**Input for this task**
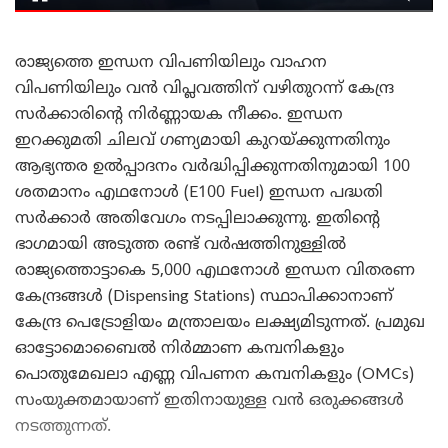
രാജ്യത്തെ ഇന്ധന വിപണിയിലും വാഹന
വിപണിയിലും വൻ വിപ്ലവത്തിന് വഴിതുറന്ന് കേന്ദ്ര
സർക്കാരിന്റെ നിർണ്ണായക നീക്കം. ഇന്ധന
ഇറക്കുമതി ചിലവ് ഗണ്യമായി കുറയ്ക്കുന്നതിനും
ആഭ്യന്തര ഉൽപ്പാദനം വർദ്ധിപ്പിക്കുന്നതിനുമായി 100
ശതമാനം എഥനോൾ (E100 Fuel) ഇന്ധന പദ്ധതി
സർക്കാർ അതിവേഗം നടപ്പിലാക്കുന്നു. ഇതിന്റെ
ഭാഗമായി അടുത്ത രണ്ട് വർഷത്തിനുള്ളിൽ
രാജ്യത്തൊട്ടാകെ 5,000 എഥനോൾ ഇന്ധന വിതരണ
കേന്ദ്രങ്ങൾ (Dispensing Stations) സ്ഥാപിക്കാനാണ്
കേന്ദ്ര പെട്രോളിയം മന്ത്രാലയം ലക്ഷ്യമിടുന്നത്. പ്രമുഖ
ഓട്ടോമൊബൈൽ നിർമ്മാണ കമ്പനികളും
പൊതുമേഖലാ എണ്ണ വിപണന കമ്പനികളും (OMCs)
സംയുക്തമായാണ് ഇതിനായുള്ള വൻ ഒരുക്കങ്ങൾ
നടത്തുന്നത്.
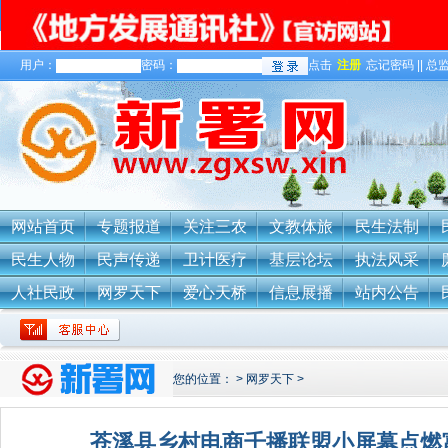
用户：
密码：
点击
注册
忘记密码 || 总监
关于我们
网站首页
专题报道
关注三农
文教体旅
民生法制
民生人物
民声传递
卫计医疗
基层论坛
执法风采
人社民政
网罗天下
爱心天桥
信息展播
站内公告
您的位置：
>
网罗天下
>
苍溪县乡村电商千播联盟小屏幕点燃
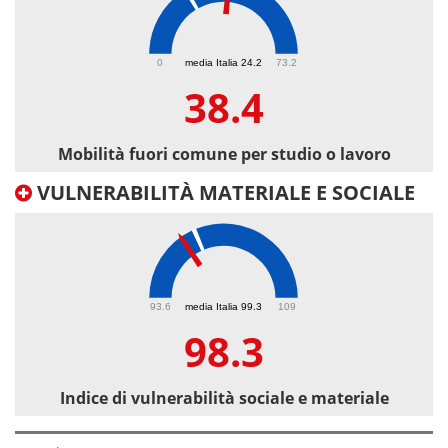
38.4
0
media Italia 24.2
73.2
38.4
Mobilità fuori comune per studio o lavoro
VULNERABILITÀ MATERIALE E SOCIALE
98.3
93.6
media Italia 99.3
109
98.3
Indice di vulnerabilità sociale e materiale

**What you have to do**
Set down every record exactly, without the pictures.

**Answer box**
രാജ്യത്തെ ഇന്ധന വിപണിയിലും വാഹന
വിപണിയിലും വൻ വിപ്ലവത്തിന് വഴിതുറന്ന് കേന്ദ്ര
സർക്കാരിന്റെ നിർണ്ണായക നീക്കം. ഇന്ധന
ഇറക്കുമതി ചിലവ് ഗണ്യമായി കുറയ്ക്കുന്നതിനും
ആഭ്യന്തര ഉൽപ്പാദനം വർദ്ധിപ്പിക്കുന്നതിനുമായി 100
ശതമാനം എഥനോൾ (E100 Fuel) ഇന്ധന പദ്ധതി
സർക്കാർ അതിവേഗം നടപ്പിലാക്കുന്നു. ഇതിന്റെ
ഭാഗമായി അടുത്ത രണ്ട് വർഷത്തിനുള്ളിൽ
രാജ്യത്തൊട്ടാകെ 5,000 എഥനോൾ ഇന്ധന വിതരണ
കേന്ദ്രങ്ങൾ (Dispensing Stations) സ്ഥാപിക്കാനാണ്
കേന്ദ്ര പെട്രോളിയം മന്ത്രാലയം ലക്ഷ്യമിടുന്നത്. പ്രമുഖ
ഓട്ടോമൊബൈൽ നിർമ്മാണ കമ്പനികളും
പൊതുമേഖലാ എണ്ണ വിപണന കമ്പനികളും (OMCs)
സംയുക്തമായാണ് ഇതിനായുള്ള വൻ ഒരുക്കങ്ങൾ
നടത്തുന്നത്.
用户：
密码：
点击
注册
忘记密码 || 总监
关于我们
网站首页
专题报道
关注三农
文教体旅
民生法制
民生人物
民声传递
卫计医疗
基层论坛
执法风采
人社民政
网罗天下
爱心天桥
信息展播
站内公告
您的位置：
>
网罗天下
>
苍溪县乡村电商千播联盟小屏幕点燃
38.4
0
media Italia 24.2
73.2
38.4
Mobilità fuori comune per studio o lavoro
VULNERABILITÀ MATERIALE E SOCIALE
98.3
93.6
media Italia 99.3
109
98.3
Indice di vulnerabilità sociale e materiale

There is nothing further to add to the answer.